Maybe we need to start here with a monolingual child friendly picture dictionary that is context driven.....
...... before jumping off at the deep end and looking at monolingual dictionaries for children. Just one between the class allows the chldren to make the step between games to practise dictionary skills and applying skills to a monolingual dictionary.
Introduce the children to mono- lingual dictionaries, sharing a visual from a mono lingual dictionary on the big class screen or whiteboard.
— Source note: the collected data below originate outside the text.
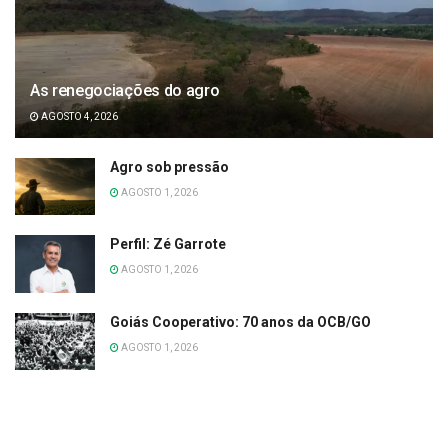
As renegociações do agro
AGOSTO 4, 2026
Agro sob pressão
AGOSTO 1, 2026
Perfil: Zé Garrote
AGOSTO 1, 2026
Goiás Cooperativo: 70 anos da OCB/GO
AGOSTO 1, 2026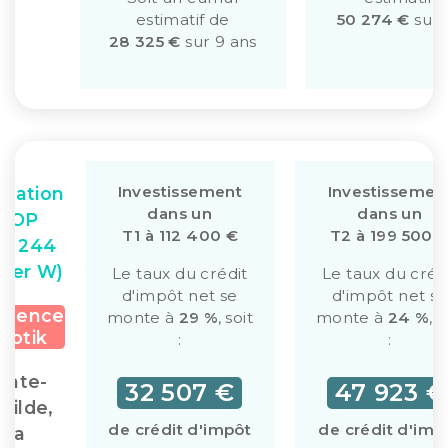
estimatif de
50 274 €
sur 
28 325 €
sur 9 ans
Investissement
Investissemen
ulation
dans un
dans un
CIOP
T1 à 112 400 €
T2 à 199 500 
t. 244
ter W)
Le taux du crédit
Le taux du créd
d'impôt net se
d'impôt net se
idence
monte à
29 %
, soit
monte à
24 %
, s
yptik
:
:
inte-
32 507 €
47 923 €
otilde,
de crédit d'impôt
de crédit d'imp
La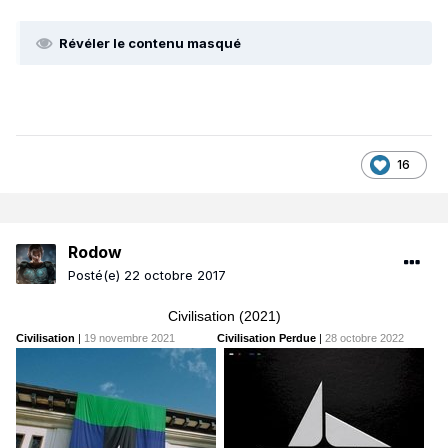
Révéler le contenu masqué
16
Rodow
Posté(e)
22 octobre 2017
Civilisation (2021)
Civilisation
|
19 novembre 2021
Civilisation Perdue
|
28 octobre 2022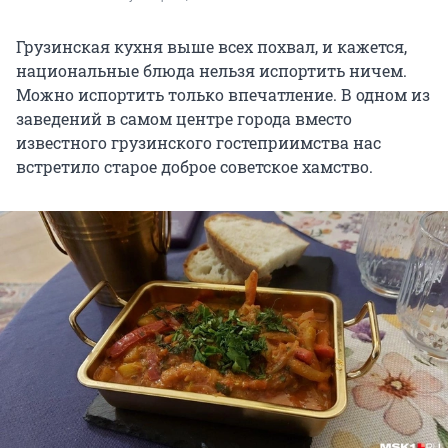
Грузинская кухня выше всех похвал, и кажется,
национальные блюда нельзя испортить ничем.
Можно испортить только впечатление. В одном из
заведений в самом центре города вместо
известного грузинского гостеприимства нас
встретило старое доброе советское хамство.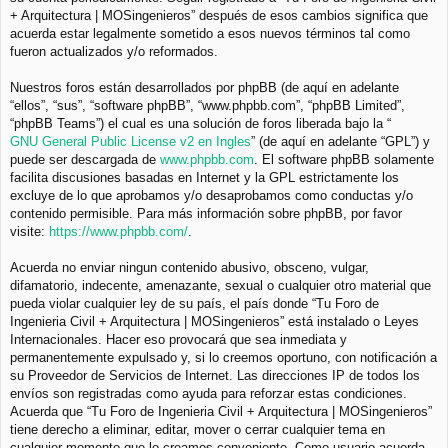
+ Arquitectura | MOSingenieros” después de esos cambios significa que
acuerda estar legalmente sometido a esos nuevos términos tal como
fueron actualizados y/o reformados.
Nuestros foros están desarrollados por phpBB (de aquí en adelante
“ellos”, “sus”, “software phpBB”, “www.phpbb.com”, “phpBB Limited”,
“phpBB Teams”) el cual es una solución de foros liberada bajo la “
GNU General Public License v2 en Ingles
” (de aquí en adelante “GPL”) y
puede ser descargada de
www.phpbb.com
. El software phpBB solamente
facilita discusiones basadas en Internet y la GPL estrictamente los
excluye de lo que aprobamos y/o desaprobamos como conductas y/o
contenido permisible. Para más información sobre phpBB, por favor
visite:
https://www.phpbb.com/
.
Acuerda no enviar ningun contenido abusivo, obsceno, vulgar,
difamatorio, indecente, amenazante, sexual o cualquier otro material que
pueda violar cualquier ley de su país, el país donde “Tu Foro de
Ingenieria Civil + Arquitectura | MOSingenieros” está instalado o Leyes
Internacionales. Hacer eso provocará que sea inmediata y
permanentemente expulsado y, si lo creemos oportuno, con notificación a
su Proveedor de Servicios de Internet. Las direcciones IP de todos los
envíos son registradas como ayuda para reforzar estas condiciones.
Acuerda que “Tu Foro de Ingenieria Civil + Arquitectura | MOSingenieros”
tiene derecho a eliminar, editar, mover o cerrar cualquier tema en
cualquier momento que lo creamos conveniente. Como usuario acuerda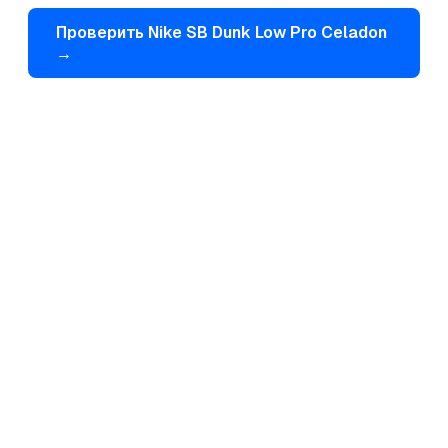
Проверить
Nike
SB Dunk Low Pro Celadon
→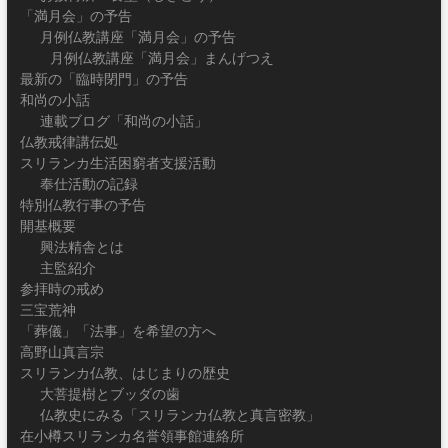
「満月会」の予告
月例仏教講座「満月会」の予告
月例仏教講座「満月会」まんげつえ
最新の「臨時閉門」の予告
和尚の小話
連載ブログ「和尚の小話」
仏教戒律講伝処
スリランカ生活困窮者支援活動
奉仕活動の記録
特別仏教行事の予告
開基概要
興法精舎とは
主監紹介
参拝時の戒め
三宝荒神
「葬儀」「法事」を希望の方へ
高野山真言宗
スリランカ仏教、はじまりの歴史
大菩提樹とブッダの歯
仏教史にみる「スリランカ仏教と真言密教」
在小樽スリランカ名誉領事館連絡所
Can the children help you by becoming "word spotters!"(The children may also need access to some bilingual dictionaries to support them to understand all the words in the definition) Circle the word being defined, underline the words we immediately recognise in the definition, nominate a bilingual referee - that's a child who checks in a bilingual dictionary any key words we struggle to understand in the monolingual dictionary definition.
When the children are introduced as a whole class to the "class monolingual dictionary" which can be kept for reference alongside the other class dictionaries,again share by big screen or large copy a page .Go structure spotting. Identify and discuss other key points such as (plural in brackets) (gender and definite article)( how do we denote if the word is a noun/adjective or verb?).Keep a tally of how many verbs, nouns, adjectives you can see on the page.
Let's consolidate the skills and the specific format knowledge we now have ....
alphabetical ,
short precise definitions,
grammatical category identified
plural spelling shared
Allow them to write very simple sentences using language they have met through their language learning career so far.
Send them off to the monolingual dictionary in pairs or small groups in the reading corner.
They must return from their expeditions with completed word cards that they have written out clearly- that have on them the nouns or adjectives or verbs as they found them in the dictionary, plus a separate card with the definition written out in the target language.
Can they then share a spoken sentence or a sequence of sentences that contain their noun, verb and adjective?